Las circunstancias históricas imponen una mirada más profunda y transformadora de la realidad. La reurbanización de barrios populares constituye un modelo que se viene realizando por décadas con resultados promisorios. Esto incluye no solo proveer de infraestructuras sanitarias básicas, plantado de árboles y creación de espacios verdes, erradicación de microbasurales, descontaminación de ríos, arroyos y cursos de agua, sino también la identificación y adquisición de predios vacantes e infraestructuras circundantes a los barrios donde relocalizar familias hacinadas protegiéndolas de la riesgosa situación en la que se encuentran, protegiendo sus relaciones sociales y productivas para que sigan operando y manteniendo su sustento.
Aunque meritorio, el problema de estas iniciativas es la escala marginal de las intervenciones. En el marco de la necesidad imperiosa de obra pública encarada no solo con recursos fiscales sino privados y de comunidades, las posibilidades de surgir como política anticíclica para superar la enorme crisis socioeconómica que se avecina es de clave. Este tipo de decisiones multiplican las posibilidades de avanzar en un modelo de desarrollo urbano sustentable que integre consumo, movilidad y productividad sustentable.
Los barrios populares de América Latina tienen porcentajes de inmigrantes, internos del propio país o de países limítrofes, que hoy están sufriendo triple discriminación: como inmigrantes, como residentes de barriadas “informales” y como portadores de virus. El rol de las comunidades de inmigrantes motorizando procesos de reurbanización no debe ser ignorado, ya que son quienes toman la iniciativa de resolver el déficit habitacional a través de la autoconstrucción que debería contar con marcos regulatorios que se puedan cumplir.
Ejercicios participativos de planeamiento de hábitat en la que los vecinos de barrios populares acuerdan pautas de urbanización posibles de realizar, tal como se viene haciendo con metodologías como las del equipo de “La Brújula”, desarrollado por la Universidad de Buenos Aires, demuestran que es posible establecer reglas de reurbanización que funcionen para dinamizar la obra pública y el ahorro de los propios vecinos, creando ciclos virtuosos de inclusión social y desarrollo socioeconómico.
Puede parecer muy radical, pero la historia demuestra que fueron las guerras, epidemias y grandes calamidades las que cambiaron la práctica del urbanismo y con ello, el modo en que producimos nuestras ciudades.

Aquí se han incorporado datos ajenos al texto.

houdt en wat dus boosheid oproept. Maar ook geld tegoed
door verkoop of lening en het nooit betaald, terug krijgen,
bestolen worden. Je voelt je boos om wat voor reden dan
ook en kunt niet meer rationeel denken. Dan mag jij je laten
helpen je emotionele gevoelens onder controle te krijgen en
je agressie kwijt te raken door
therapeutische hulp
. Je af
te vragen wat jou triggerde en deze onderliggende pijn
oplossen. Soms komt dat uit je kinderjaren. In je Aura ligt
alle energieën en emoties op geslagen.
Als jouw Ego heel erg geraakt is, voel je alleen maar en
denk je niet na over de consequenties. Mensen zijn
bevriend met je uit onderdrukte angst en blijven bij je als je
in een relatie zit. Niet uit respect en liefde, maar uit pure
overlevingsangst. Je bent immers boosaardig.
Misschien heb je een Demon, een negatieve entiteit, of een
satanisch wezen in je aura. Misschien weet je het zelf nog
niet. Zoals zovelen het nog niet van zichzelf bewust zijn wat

Es hora de capitalizar el sufrimiento de tantas familias que perdieron algunos de sus miembros y el aprendizaje colectivo experimentando la fragilidad de la condición mortal humana para madurar y comprender que es el momento de planes audaces que no solo respondan a la contingencia del momento, sino que sepan ver más allá, y encontrar las soluciones estructurales de organización social y ocupación de territorios apelando a la disponibilidad de ellos en nuestro amplio continente, y a la solidaridad y creatividad demostrada de sus habitantes, descendientes de otras gentes que también escaparan de calamidades en otros sitios a los que siempre veneramos por su lucha por sobrevivir, pero escasamente imitamos.